時代が新しい物よりも、古い物の方が馴染みがあり、マイナーで無名な物よりも、メジャーで有名な物の方が多くの人にとって馴染み深いのは、感覚で分かるだろう。
つまり、ヒット作を狙う場合は、モチーフテーマのサイズを、ある程度大きくしておく必要があると言える。
そうしないと、多くの人に見て貰う事自体が難しくなるからだ。
アイドルマスターの歴史は、ゼノグラシア放映時には、まだ浅かったと言える。
それともう一つは、物語構造を大きく変えている点に、ヒットを逃した問題があると言える。
「おそ松さん」「ガンダムSEED」「マクロスF」「ガンダムUC」「Fate/Zero」等の作品は、物語構造がベースにしている作品と同じか、かなり近い。
そうすると、前作や関連作品を見ていて、興味を持った人の期待に応える事が容易となる。
反対に、物語構造を変えるのは、かなり上手くやらないと大きな反感を買う事になる。
例えば、「アイドルマスター2」「アイドルマスターシンデレラガールズ」「ラブライブ!スクールアイドルフェスティバルオールスターズ」等の作品は、それまでの物語の流れを変える試みが、途中でされている。

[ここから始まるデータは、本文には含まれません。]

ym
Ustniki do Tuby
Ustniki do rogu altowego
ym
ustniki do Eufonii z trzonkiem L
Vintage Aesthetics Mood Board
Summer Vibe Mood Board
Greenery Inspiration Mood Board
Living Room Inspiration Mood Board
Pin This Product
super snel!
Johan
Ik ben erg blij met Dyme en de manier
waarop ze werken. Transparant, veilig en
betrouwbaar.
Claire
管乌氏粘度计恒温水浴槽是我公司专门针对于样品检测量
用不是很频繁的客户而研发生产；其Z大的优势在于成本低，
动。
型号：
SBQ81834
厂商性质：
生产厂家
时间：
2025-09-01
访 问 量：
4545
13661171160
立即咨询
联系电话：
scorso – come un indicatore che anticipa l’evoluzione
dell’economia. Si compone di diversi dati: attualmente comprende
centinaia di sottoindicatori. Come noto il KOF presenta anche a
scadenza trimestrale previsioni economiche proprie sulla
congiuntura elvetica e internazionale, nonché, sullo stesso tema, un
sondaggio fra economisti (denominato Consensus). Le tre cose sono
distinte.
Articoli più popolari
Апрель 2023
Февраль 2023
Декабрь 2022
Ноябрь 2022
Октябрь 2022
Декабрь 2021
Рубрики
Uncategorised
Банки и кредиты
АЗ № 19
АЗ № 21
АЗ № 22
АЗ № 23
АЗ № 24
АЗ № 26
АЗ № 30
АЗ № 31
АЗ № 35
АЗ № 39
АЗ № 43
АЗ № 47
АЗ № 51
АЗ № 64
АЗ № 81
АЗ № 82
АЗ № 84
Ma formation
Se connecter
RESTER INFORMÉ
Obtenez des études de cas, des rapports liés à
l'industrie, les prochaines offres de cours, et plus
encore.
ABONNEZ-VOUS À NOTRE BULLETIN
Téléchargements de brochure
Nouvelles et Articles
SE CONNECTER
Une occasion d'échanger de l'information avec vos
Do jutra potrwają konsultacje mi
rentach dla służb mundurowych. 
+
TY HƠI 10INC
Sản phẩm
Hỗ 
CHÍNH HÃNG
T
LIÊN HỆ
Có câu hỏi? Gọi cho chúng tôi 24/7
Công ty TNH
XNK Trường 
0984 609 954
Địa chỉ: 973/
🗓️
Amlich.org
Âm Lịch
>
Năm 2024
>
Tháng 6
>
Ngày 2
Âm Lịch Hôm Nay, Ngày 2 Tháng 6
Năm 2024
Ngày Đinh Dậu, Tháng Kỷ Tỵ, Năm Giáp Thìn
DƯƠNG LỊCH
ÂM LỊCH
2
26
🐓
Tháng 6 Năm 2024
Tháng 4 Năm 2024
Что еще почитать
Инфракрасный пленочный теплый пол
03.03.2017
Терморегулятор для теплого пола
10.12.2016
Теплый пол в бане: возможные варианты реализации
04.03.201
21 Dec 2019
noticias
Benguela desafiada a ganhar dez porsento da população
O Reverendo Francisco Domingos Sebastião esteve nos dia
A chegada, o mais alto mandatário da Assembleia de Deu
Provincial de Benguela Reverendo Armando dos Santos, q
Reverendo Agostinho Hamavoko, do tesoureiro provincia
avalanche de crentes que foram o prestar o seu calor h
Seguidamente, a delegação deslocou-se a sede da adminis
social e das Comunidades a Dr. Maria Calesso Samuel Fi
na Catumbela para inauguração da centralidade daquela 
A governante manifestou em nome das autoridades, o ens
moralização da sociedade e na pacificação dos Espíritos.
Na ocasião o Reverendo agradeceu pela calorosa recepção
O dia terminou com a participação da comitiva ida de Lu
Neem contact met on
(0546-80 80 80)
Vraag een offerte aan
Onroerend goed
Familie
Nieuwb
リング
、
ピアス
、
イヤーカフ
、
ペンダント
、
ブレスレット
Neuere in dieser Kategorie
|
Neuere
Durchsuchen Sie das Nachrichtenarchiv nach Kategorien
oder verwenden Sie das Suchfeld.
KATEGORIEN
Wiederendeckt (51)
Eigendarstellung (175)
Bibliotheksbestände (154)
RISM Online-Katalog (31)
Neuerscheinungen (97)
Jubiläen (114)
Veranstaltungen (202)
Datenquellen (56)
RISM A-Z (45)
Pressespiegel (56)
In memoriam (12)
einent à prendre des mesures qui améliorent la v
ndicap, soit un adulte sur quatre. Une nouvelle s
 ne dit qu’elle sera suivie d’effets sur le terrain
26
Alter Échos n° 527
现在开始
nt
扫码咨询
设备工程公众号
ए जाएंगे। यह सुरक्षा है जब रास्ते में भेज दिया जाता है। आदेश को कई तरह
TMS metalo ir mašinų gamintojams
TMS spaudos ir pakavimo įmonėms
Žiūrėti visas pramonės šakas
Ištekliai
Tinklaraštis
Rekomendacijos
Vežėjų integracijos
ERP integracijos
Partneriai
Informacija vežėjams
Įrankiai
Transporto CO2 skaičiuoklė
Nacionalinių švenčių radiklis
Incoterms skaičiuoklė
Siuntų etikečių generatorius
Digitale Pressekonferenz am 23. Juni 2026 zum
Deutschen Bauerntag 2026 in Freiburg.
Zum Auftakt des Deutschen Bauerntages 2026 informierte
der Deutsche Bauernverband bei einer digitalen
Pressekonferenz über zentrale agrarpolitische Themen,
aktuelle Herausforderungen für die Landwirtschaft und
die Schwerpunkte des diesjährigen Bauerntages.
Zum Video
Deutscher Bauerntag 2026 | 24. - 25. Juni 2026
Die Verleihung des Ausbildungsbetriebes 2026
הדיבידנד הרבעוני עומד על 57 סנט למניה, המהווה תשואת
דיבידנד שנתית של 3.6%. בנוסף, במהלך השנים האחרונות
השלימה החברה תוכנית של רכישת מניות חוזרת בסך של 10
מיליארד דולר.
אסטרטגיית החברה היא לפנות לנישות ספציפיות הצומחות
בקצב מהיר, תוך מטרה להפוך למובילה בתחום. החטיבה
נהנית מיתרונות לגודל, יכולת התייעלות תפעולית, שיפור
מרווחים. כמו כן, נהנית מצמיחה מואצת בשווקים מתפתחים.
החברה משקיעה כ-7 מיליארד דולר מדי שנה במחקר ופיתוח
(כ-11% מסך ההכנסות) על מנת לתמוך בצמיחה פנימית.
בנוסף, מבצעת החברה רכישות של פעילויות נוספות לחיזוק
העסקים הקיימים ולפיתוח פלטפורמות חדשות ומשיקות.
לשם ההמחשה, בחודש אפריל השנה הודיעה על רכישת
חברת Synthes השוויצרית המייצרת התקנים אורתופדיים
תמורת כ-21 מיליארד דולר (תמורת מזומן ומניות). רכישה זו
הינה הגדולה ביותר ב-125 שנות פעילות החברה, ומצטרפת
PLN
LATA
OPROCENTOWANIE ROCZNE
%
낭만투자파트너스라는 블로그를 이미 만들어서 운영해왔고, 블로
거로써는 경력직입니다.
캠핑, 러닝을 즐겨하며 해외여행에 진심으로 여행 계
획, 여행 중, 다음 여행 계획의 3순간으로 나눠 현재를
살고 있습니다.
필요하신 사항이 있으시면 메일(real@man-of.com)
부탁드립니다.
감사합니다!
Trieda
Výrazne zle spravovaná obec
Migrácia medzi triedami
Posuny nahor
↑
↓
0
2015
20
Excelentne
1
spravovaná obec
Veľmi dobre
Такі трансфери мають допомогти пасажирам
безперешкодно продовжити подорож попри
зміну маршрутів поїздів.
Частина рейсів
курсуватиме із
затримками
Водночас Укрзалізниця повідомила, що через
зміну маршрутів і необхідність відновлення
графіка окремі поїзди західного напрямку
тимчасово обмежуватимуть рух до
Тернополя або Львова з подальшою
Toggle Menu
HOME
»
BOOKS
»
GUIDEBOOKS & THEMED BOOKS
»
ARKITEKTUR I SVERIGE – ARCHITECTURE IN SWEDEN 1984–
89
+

- 一つのアイドルグループとして切磋琢磨してきた仲間が、別グループに行きライバルとなる
と言う様な展開だ。
これは、それまでのストーリーテーマ(主人公の問題解決行動の一貫性で表されるもの)と、しっかりリンクさせないと、物語の途中からストーリーテーマが変わると言う現象が起きてしまう。
これが起きると、古参の、そこまでのストーリーテーマを愛して追ってきたファン達からすると、望まない展開に映る。
ストーリーテーマの一貫性が、主人公の問題解決行動の一時的な変化で崩れて見える事による、違和感や拒否反応によるものだ。
極端な例えをすると、柔道をメインモチーフにしていた作品が、急に野球をメインモチーフに変えたら、その時点では柔道モノとして見ていたファンは戸惑うのは分かる筈だ。
終わりに
- モチーフテーマのサイズを、ある程度大きくしておくと訴求しやすい
- 物語構造を、途中や続編で大きく変えると反発を生む
と言うヒットの条件が見えてきた。
次回も引き続き、ヒットの条件を考察していきたい。
少しでも、ヒット作が生まれる事に貢献できれば幸いです。